Monday, June 04, 2007

No I’ve not disappeared off the face of the earth; I’m still alive and kinking (that was deliberate btw, not my normal spelling mistake) - I’ve just not been in the right frame of mind to write anything over the last week. Not depressed, depression means something different to me. Just feeling a bit low.


Lots of different little things that have brought my mood down and I’ve discussed them with Scally and Pooks but nothing really has happen outside normal day to day life, nothing to account for the mood swings. What with that and the fact that I’ve been sleeping such a lot lately and my emotions have been rocketing from very snappy to very teary at times, a few warning bells have been going off.

I have a history of depression; I’m very open about it, as anyone who has read this blog on any regular basis will know. It was the ultimate reason for starting the blog – somewhere to just voice my feelings. By expressing them they are out in the open, no longer buried inside. Of course it’s not always the easiest of things to do, hence nothing for the last week.


Unfortunately the mood means that instead of talking about it, you turn in on yourself. The time to worry isn’t when you have a moment of self pity or a good old moan (as Scally said, both of those are perfectly normal and everyone does it occasionally), it’s when stop talking altogether, shut the door on the world.

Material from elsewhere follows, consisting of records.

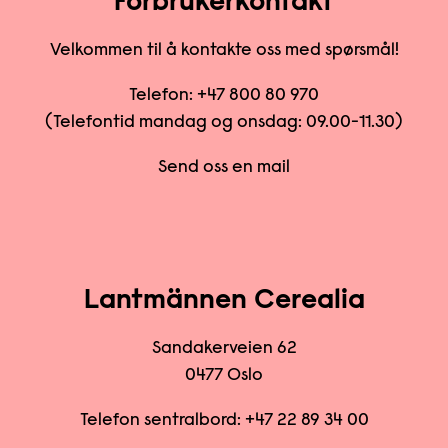
Forbrukerkontakt
Velkommen til å kontakte oss med spørsmål!
Telefon:
+47 800 80 970
(Telefontid mandag og onsdag: 09.00-11.30)
Send oss en mail
Lantmännen Cerealia
Sandakerveien 62
0477 Oslo
Telefon sentralbord:
+47 22 89 34 00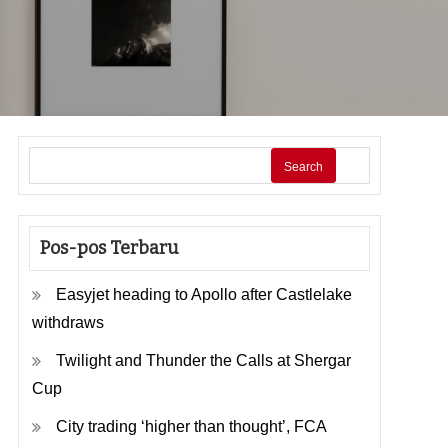
Search
Pos-pos Terbaru
Easyjet heading to Apollo after Castlelake
withdraws
Twilight and Thunder the Calls at Shergar
Cup
City trading ‘higher than thought’, FCA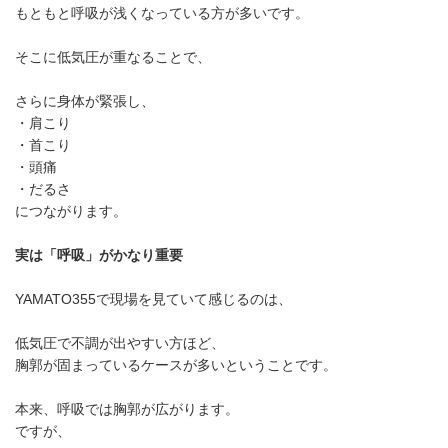
もともと呼吸が浅くなっている方が多いです。
そこに低気圧が重なることで、
さらに身体が緊張し、
・肩こり
・首こり
・頭痛
・だるさ
につながります。
実は「呼吸」がかなり重要
YAMATO355で現場を見ていて感じるのは、
低気圧で不調が出やすい方ほど、
胸郭が固まっているケースが多いということです。
本来、呼吸では胸郭が広がります。
ですが、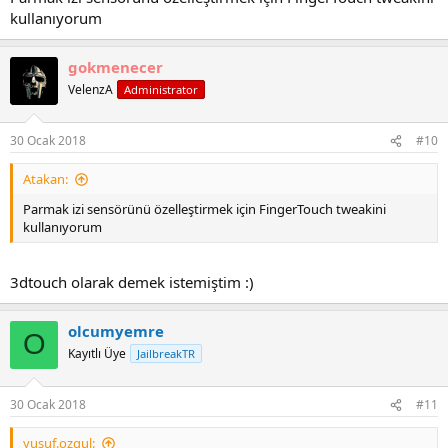
kullanıyorum
gokmenecer
VelenzA
Administrator
30 Ocak 2018
#10
Atakan:
Parmak izi sensörünü özelleştirmek için FingerTouch tweakini
kullanıyorum
3dtouch olarak demek istemiştim :)
olcumyemre
O
Kayıtlı Üye
JailbreakTR
30 Ocak 2018
#11
yusuf.ozgul: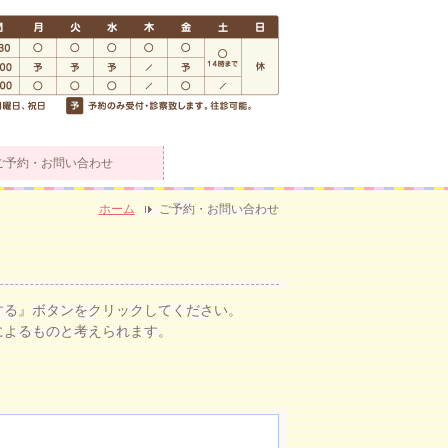
ご予約・お問い合わせ
ホーム
ご予約・お問い合わせ
する』ボタンをクリックしてください。
によるものと考えられます。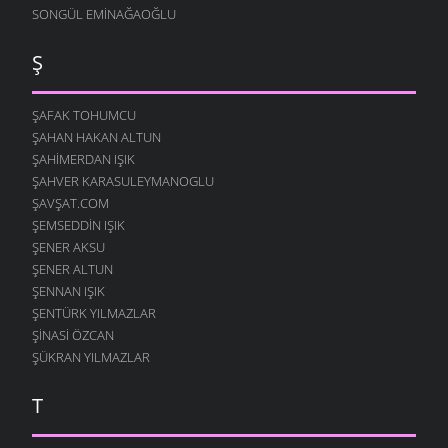
SONGÜL EMINAĞAOĞLU
Ş
ŞAFAK TOHUMCU
ŞAHAN HAKAN ALTUN
ŞAHIMERDAN IŞIK
ŞAHVER KARASULEYMANOGLU
ŞAVŞAT.COM
ŞEMSEDDIN IŞIK
ŞENER AKSU
ŞENER ALTUN
ŞENNAN IŞIK
ŞENTÜRK YILMAZLAR
ŞINASI ÖZCAN
ŞÜKRAN YILMAZLAR
T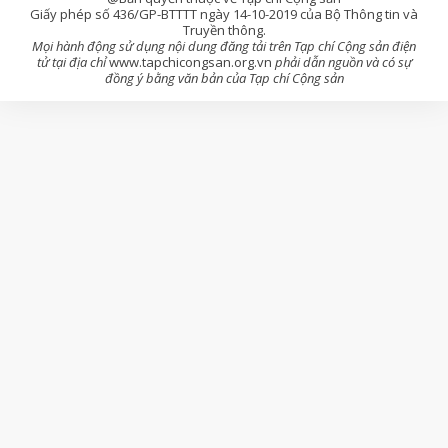
Giấy phép số 436/GP-BTTTT ngày 14-10-2019 của Bộ Thông tin và
Truyền thông.
Mọi hành động sử dụng nội dung đăng tải trên Tạp chí Cộng sản điện
tử tại địa chỉ
www.tapchicongsan.org.vn
phải dẫn nguồn và có sự
đồng ý bằng văn bản của Tạp chí Cộng sản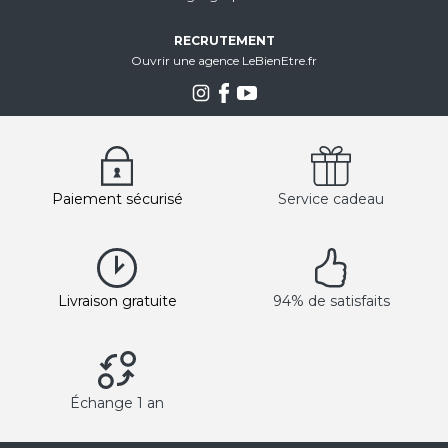
RECRUTEMENT
Ouvrir une agence LeBienEtre.fr
Paiement sécurisé
Service cadeau
Livraison gratuite
94% de satisfaits
Échange 1 an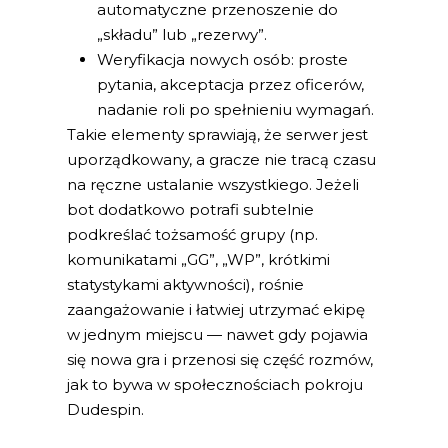
automatyczne przenoszenie do
„składu” lub „rezerwy”.
Weryfikacja nowych osób: proste
pytania, akceptacja przez oficerów,
nadanie roli po spełnieniu wymagań.
Takie elementy sprawiają, że serwer jest
uporządkowany, a gracze nie tracą czasu
na ręczne ustalanie wszystkiego. Jeżeli
bot dodatkowo potrafi subtelnie
podkreślać tożsamość grupy (np.
komunikatami „GG”, „WP”, krótkimi
statystykami aktywności), rośnie
zaangażowanie i łatwiej utrzymać ekipę
w jednym miejscu — nawet gdy pojawia
się nowa gra i przenosi się część rozmów,
jak to bywa w społecznościach pokroju
Dudespin.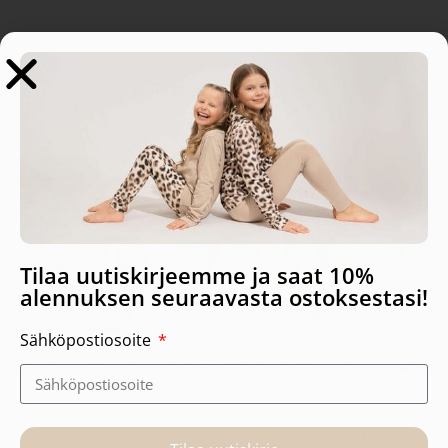
Tutustu myös
-10%
-10%
Tilaa uutiskirjeemme ja saat 10%
alennuksen seuraavasta ostoksestasi!
Sähköpostiosoite
Utu body, Sweet panda Koko
Utu body, Dandelion powder
62
Koko 74
39,90
€
35,91
€
39,90
€
35,91
€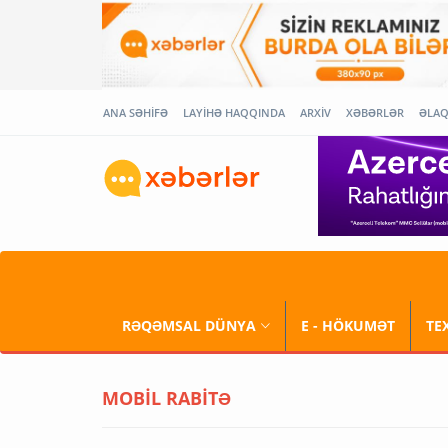
ANA SƏHİFƏ
LAYİHƏ HAQQINDA
ARXİV
XƏBƏRLƏR
ƏLA
RƏQƏMSAL DÜNYA
E - HÖKUMƏT
TE
MOBİL RABİTƏ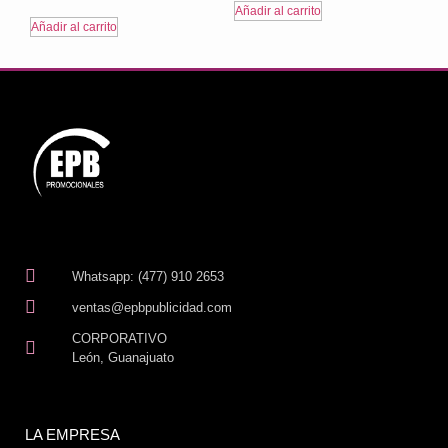
Añadir al carrito
Añadir al carrito
Whatsapp: (477) 910 2653
ventas@epbpublicidad.com
CORPORATIVO
León, Guanajuato
LA EMPRESA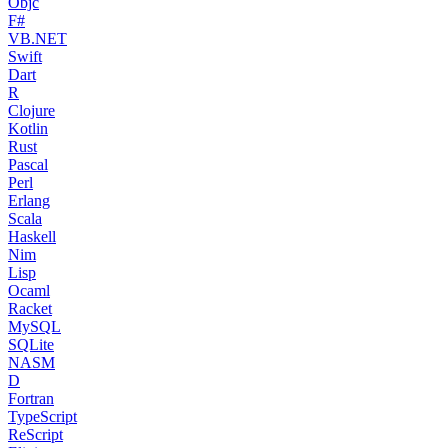
Objc
F#
VB.NET
Swift
Dart
R
Clojure
Kotlin
Rust
Pascal
Perl
Erlang
Scala
Haskell
Nim
Lisp
Ocaml
Racket
MySQL
SQLite
NASM
D
Fortran
TypeScript
ReScript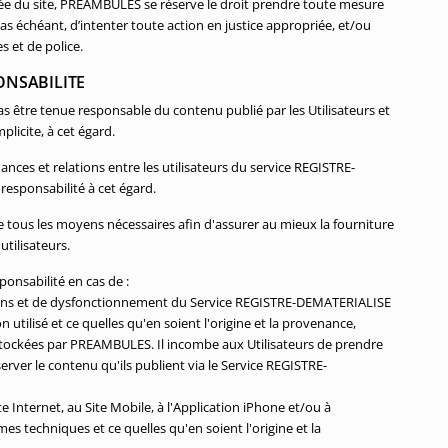
risée du site, PREAMBULES se réserve le droit prendre toute mesure
cas échéant, d’intenter toute action en justice appropriée, et/ou
es et de police.
PONSABILITE
être tenue responsable du contenu publié par les Utilisateurs et
licite, à cet égard.
ces et relations entre les utilisateurs du service REGISTRE-
responsabilité à cet égard.
ous les moyens nécessaires afin d'assurer au mieux la fourniture
tilisateurs.
onsabilité en cas de :
tions et de dysfonctionnement du Service REGISTRE-DEMATERIALISE
utilisé et ce quelles qu'en soient l'origine et la provenance,
stockées par PREAMBULES. Il incombe aux Utilisateurs de prendre
rver le contenu qu'ils publient via le Service REGISTRE-
 Internet, au Site Mobile, à l'Application iPhone et/ou à
es techniques et ce quelles qu'en soient l'origine et la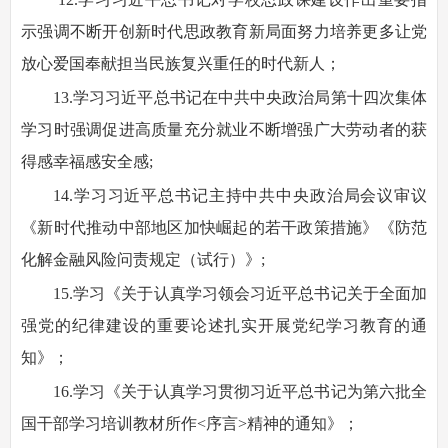
示强调不断开创新时代思政教育新局面努力培养更多让党
放心爱国奉献担当民族复兴重任的时代新人；
13.学习习近平总书记在中共中央政治局第十四次集体
学习时强调促进高质量充分就业不断增强广大劳动者的获
得感幸福感安全感;
14.学习习近平总书记主持中共中央政治局会议审议
《新时代推动中部地区加快崛起的若干政策措施》《防范
化解金融风险问责规定（试行）》;
15.学习《关于认真学习领会习近平总书记关于全面加
强党的纪律建设的重要论述扎实开展党纪学习教育的通
知》；
16.学习《关于认真学习贯彻习近平总书记为第六批全
国干部学习培训教材所作<序言>精神的通知》；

To me depression is no different from some other illness or infection that reoccurs once in a while, although Thrush is a dam sight easier to get rid of and you can have such fun with yoghurt! The dark shadows can often be found lurking in background, most of the time I can push them away, but when I get low I’m more aware that without care they could suffocate me again.


I’ve had what I class as three major episodes of depression in my life, starting in my late teens and I’ve learnt to recognise the signs. There are signs and triggers – but everyone is different. Some people can recognise the signs and do something about it themselves, others need help. Strategies that may work at times, don’t always work and ultimately medication is needed. No two people are the same and no two episodes are the same. Each to our own, the only thing we all have in common are those dark shadows.



Depression scares people, they aren’t comfortable with it. Sometimes I think it’s because they don’t know what to say to you, other times I wonder if they think it’s catching. You can feel people take a mental step back – in a way it’s a similar reaction to that of grief. The look and body language of people say it all; please don’t talk to me about it, pretend it never happened, talk about everything else but the thing that is staring everyone in the face. Uncomfortable, embarrassed. I think the most annoying thing for me is the opinion that you must be weak willed, because nothing could be further from the truth.

Anyway, for now at least my mood has lifted and my sense of humour is fighting back; this weekend we’ve been out and about a lot more. I decided that my walks are more important to my health than the swelling and discomfort I get in my knee. I can deal with that with the help of a knee support, ice pack and pain killers. Getting out and about helps keep my shadows at bay, for the moment at least.

It’s made me realise how much getting out of the house and spending time with just Himself is significant to my mental well being, how much pleasure and happiness I get from the places we visit and the photo’s I take.

I tried to explain to Pooks what I get from my walks, that the colours of the trees and fields affect me – she kindly didn’t mock the afflicted (for a change) – but agreed with me. Certainly if you look on the internet there are web pages galore about it, so there must be something in it.

++++

So to this weekend and the chance to get out and about again, sod my knee; we’ve been on a walk across the old rifle range.




Back to Birmingham and a visit to the Sealife Centre.
This time there were no queues; just lots of petty (I was going to correct this after I noticed it, but it made me laugh so I've left it) fishes and sea creatures.

My favourite room had to be the Ray Pool – a large glass tank which you could walk completely around or stand on the wooden step to look inside. The Rays come to the surface and stick there noses out of the water – it’s just as if they are looking back at you.


Then back to Birmingham Art Gallery and Museum, we still didn’t get all the way around. The thing that amazed me was the fact that I was looking at paintings by Gainsborough, Reynolds, Constable and Rossetti, all names that I knew well – but not behind glass or with ropes in front of them, just hung on the walls, I could get as close as I liked (yes, I know that you are meant to view them from a distance, I did that as well). And I still got away with talking some pictures although I'm pretty sure I wasn't meant to, I just made sure that the attendant was looking the other way at the time.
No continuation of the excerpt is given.